It suggests that clients should routinely specify in contracts that all workers should have company accident and life insurance in place.
The campaign has been sparked by the death last week of a 55-year-old demolition worker at Longannet power station in Scotland. At the time of his death he was working for Brown & Mason.
Although Brown & Mason described the worker as a ‘valued member’ of its team and the company was registered with the B&CE (the not for profit organisation which provides benefits and pensions to the construction industry), Unite understands that the man had not been registered by Brown & Mason for accident and life cover benefit.
Under B&CE’s accident and life cover scheme’s standard rate, if a member dies at work their family receives £80,000; if they die while not at work the benefit is £40,000. The scheme, which is paid for by the employer, costs £1.49 a week.

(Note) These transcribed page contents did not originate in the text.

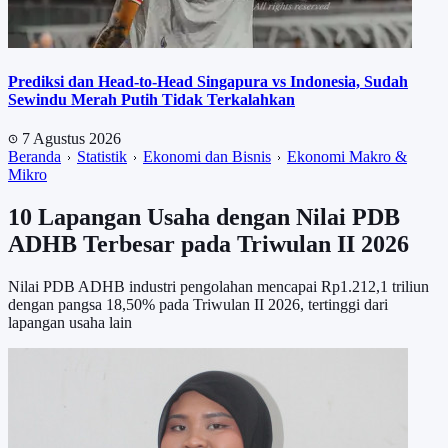
Prediksi dan Head-to-Head Singapura vs Indonesia, Sudah
Sewindu Merah Putih Tidak Terkalahkan
7 Agustus 2026
Beranda
Statistik
Ekonomi dan Bisnis
Ekonomi Makro &
Mikro
10 Lapangan Usaha dengan Nilai PDB
ADHB Terbesar pada Triwulan II 2026
Nilai PDB ADHB industri pengolahan mencapai Rp1.212,1 triliun
dengan pangsa 18,50% pada Triwulan II 2026, tertinggi dari
lapangan usaha lain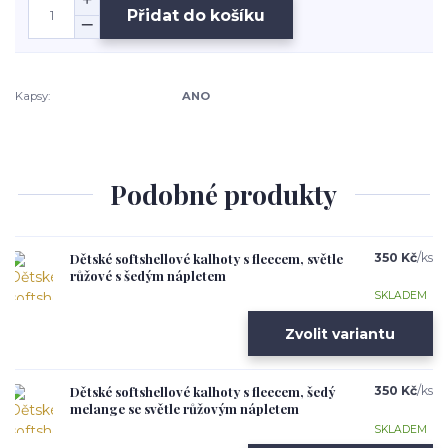
Přidat do košíku
Kapsy:
ANO
Podobné produkty
Dětské softshellové kalhoty s fleecem, světle
350 Kč
/
ks
růžové s šedým nápletem
SKLADEM
Zvolit variantu
Dětské softshellové kalhoty s fleecem, šedý
350 Kč
/
ks
melange se světle růžovým nápletem
SKLADEM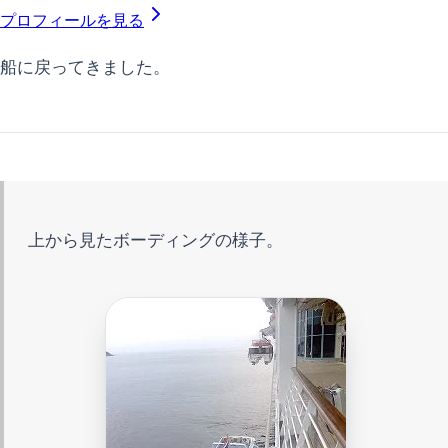
プロフィールを見る
船に戻ってきました。
上から見たボーディングの様子。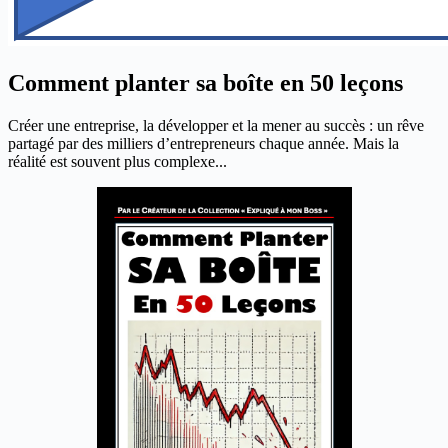
Comment planter sa boîte en 50 leçons
Créer une entreprise, la développer et la mener au succès : un rêve
partagé par des milliers d’entrepreneurs chaque année. Mais la
réalité est souvent plus complexe...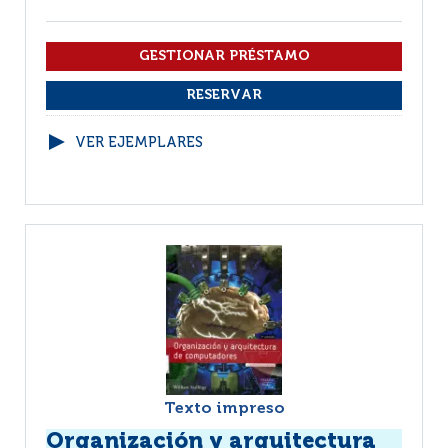
VER EJEMPLARES
Texto impreso
Organización y arquitectura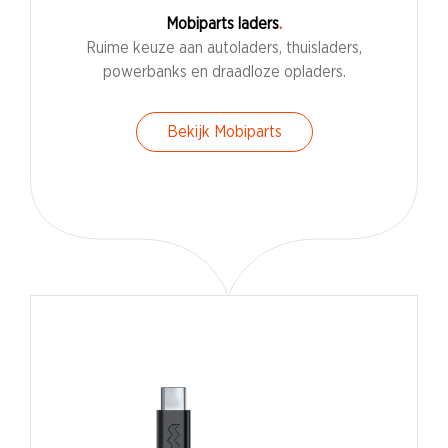
Mobiparts laders
Ruime keuze aan autoladers, thuisladers,
powerbanks en draadloze opladers.
Bekijk Mobiparts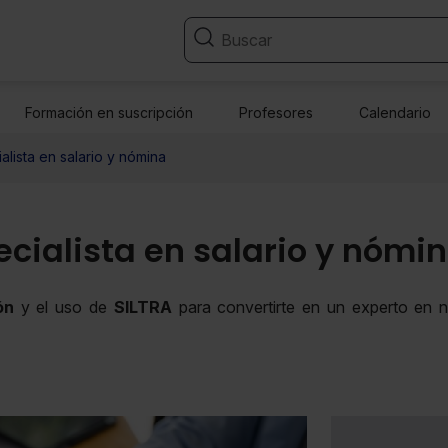
Formación en suscripción
Profesores
Calendario
alista en salario y nómina
ecialista en salario y nómi
ón
y el uso de
SILTRA
para convertirte en un experto en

Unite wants all workers in the construction industry to be covered by the B&CE scheme or an equivalent scheme regardless of their employment status.
Unite national officer for construction Jerry Swain said: “This was a terrible tragedy and our first thoughts must be with the victim’s family. While no amount of money can ever compensate for losing a loved one, if workers are part of the B&CE scheme, it at least means that the family grieving the loss of a loved one, will have one less thing to worry about.
“It is essential that clients and major contractors take action to ensure that all workers are covered by the B&CE scheme regardless of who engages them or the employment status they are given. Deaths and serious injuries remain all too common in the construction industry, with nearly one worker a week losing their lives; this is a real problem, rather than a theoretical issue.
“The question of whether all workers on a site will be enrolled onto the B&CE scheme should be one of the first asked when clients are awarding contacts, companies that answer no should simply not be allowed to operate in construction.
“The failure to enrol workers onto the scheme is unacceptable to Unite and must become unacceptable to the industry in the same way that having the correct PPE [personal protective equipment] is.”